No Rio Grande do Sul, conforme os dados do Sistema Nacional de Adoção e Acolhimento, o cenário é diferente de Santa Maria. No total, há 314 crianças ou adolescentes aptas a serem adotadas. Quanto ao número de pessoas que pretendem adotar, 4.082 estão habilitadas, seja casal ou individual. Aqui na cidade, são 95 habilitações.

O tempo de espera em média é de cinco anos, devido às etapas de preparação, adaptação até a sentença judicial de adoção.

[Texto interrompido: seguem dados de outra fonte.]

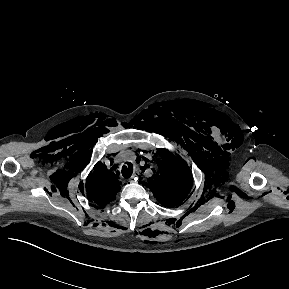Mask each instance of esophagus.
Returning a JSON list of instances; mask_svg holds the SVG:
<instances>
[{"label":"esophagus","instance_id":"34e87169","mask_svg":"<svg viewBox=\"0 0 289 289\" xmlns=\"http://www.w3.org/2000/svg\"><path fill=\"white\" fill-rule=\"evenodd\" d=\"M137 179H138V175L135 174L132 176V179L130 180V182L137 181Z\"/></svg>","mask_w":289,"mask_h":289}]
</instances>
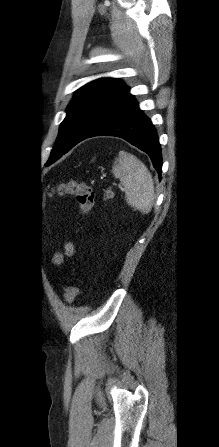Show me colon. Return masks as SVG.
<instances>
[{"label": "colon", "mask_w": 219, "mask_h": 447, "mask_svg": "<svg viewBox=\"0 0 219 447\" xmlns=\"http://www.w3.org/2000/svg\"><path fill=\"white\" fill-rule=\"evenodd\" d=\"M53 195L74 196L82 214H89L94 206V192L91 186L85 182L76 179L62 181L56 185L52 192ZM79 294V290L75 285L69 284L65 286V302L71 304L75 301Z\"/></svg>", "instance_id": "5ec220e1"}]
</instances>
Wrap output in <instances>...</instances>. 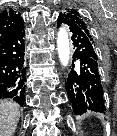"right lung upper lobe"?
<instances>
[{"label": "right lung upper lobe", "mask_w": 117, "mask_h": 136, "mask_svg": "<svg viewBox=\"0 0 117 136\" xmlns=\"http://www.w3.org/2000/svg\"><path fill=\"white\" fill-rule=\"evenodd\" d=\"M22 17L10 8L0 13V43L17 27Z\"/></svg>", "instance_id": "right-lung-upper-lobe-1"}]
</instances>
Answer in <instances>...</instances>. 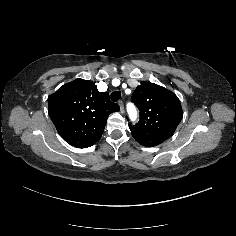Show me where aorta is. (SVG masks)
<instances>
[{"mask_svg":"<svg viewBox=\"0 0 236 236\" xmlns=\"http://www.w3.org/2000/svg\"><path fill=\"white\" fill-rule=\"evenodd\" d=\"M125 108H126V113L128 115V118L130 120L131 123H135L138 120V111L136 108V105L131 102V101H127L125 103Z\"/></svg>","mask_w":236,"mask_h":236,"instance_id":"762f6f07","label":"aorta"}]
</instances>
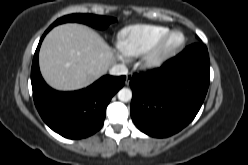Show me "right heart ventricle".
Wrapping results in <instances>:
<instances>
[{"instance_id": "right-heart-ventricle-1", "label": "right heart ventricle", "mask_w": 248, "mask_h": 165, "mask_svg": "<svg viewBox=\"0 0 248 165\" xmlns=\"http://www.w3.org/2000/svg\"><path fill=\"white\" fill-rule=\"evenodd\" d=\"M168 27L152 24H141L125 29L119 39V48L127 57L143 54L163 34Z\"/></svg>"}]
</instances>
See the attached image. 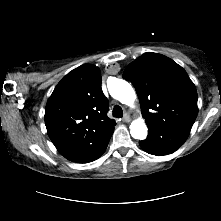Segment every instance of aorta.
<instances>
[{"mask_svg": "<svg viewBox=\"0 0 221 221\" xmlns=\"http://www.w3.org/2000/svg\"><path fill=\"white\" fill-rule=\"evenodd\" d=\"M110 95L122 104L133 106L136 100V93L132 86L125 80L115 79L109 85ZM130 133L134 139L144 140L147 137V126L143 119L132 121Z\"/></svg>", "mask_w": 221, "mask_h": 221, "instance_id": "obj_1", "label": "aorta"}]
</instances>
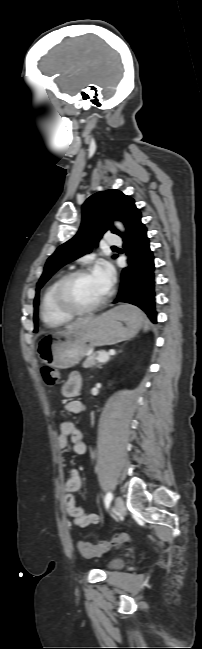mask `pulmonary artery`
<instances>
[{"instance_id":"pulmonary-artery-1","label":"pulmonary artery","mask_w":202,"mask_h":649,"mask_svg":"<svg viewBox=\"0 0 202 649\" xmlns=\"http://www.w3.org/2000/svg\"><path fill=\"white\" fill-rule=\"evenodd\" d=\"M121 242H122V239L117 235L110 234V235H108L106 237V243H107V245H109L111 247L120 245Z\"/></svg>"}]
</instances>
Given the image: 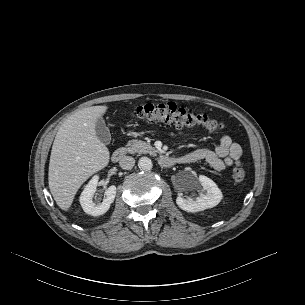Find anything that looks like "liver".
Here are the masks:
<instances>
[{
	"label": "liver",
	"mask_w": 305,
	"mask_h": 305,
	"mask_svg": "<svg viewBox=\"0 0 305 305\" xmlns=\"http://www.w3.org/2000/svg\"><path fill=\"white\" fill-rule=\"evenodd\" d=\"M108 107L91 106L70 116L53 142L48 181L57 205L68 211L80 186L109 163V150L96 135V123Z\"/></svg>",
	"instance_id": "obj_1"
}]
</instances>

Segundo a juíza, outro motivo para esse período ser prolongando, embora reforce que o considera dentro do normal, é devido às características exigidas por quem pretende adotar:

– O prazo depende do perfil pretendido pelos adotantes. Como a maior procura é por bebês de 0 a 6 meses, naturalmente o tempo de espera por este perfil será maior. Além disso, o perfil de crianças mais velhas e de adolescentes não é tão buscado – destaca a juíza.

ALERTA

Apesar dos números positivos, a advogada e professora Bernadete Schleder dos Santos, especialista em direito de família e sucessões, faz um alerta sobre dois temas que precisam ser discutidos e aprimorados no processo de adoção: as devoluções de crianças no processo de adaptação, e os adolescentes quando atingem a maioridade e são obrigados a deixar os abrigos de amparo.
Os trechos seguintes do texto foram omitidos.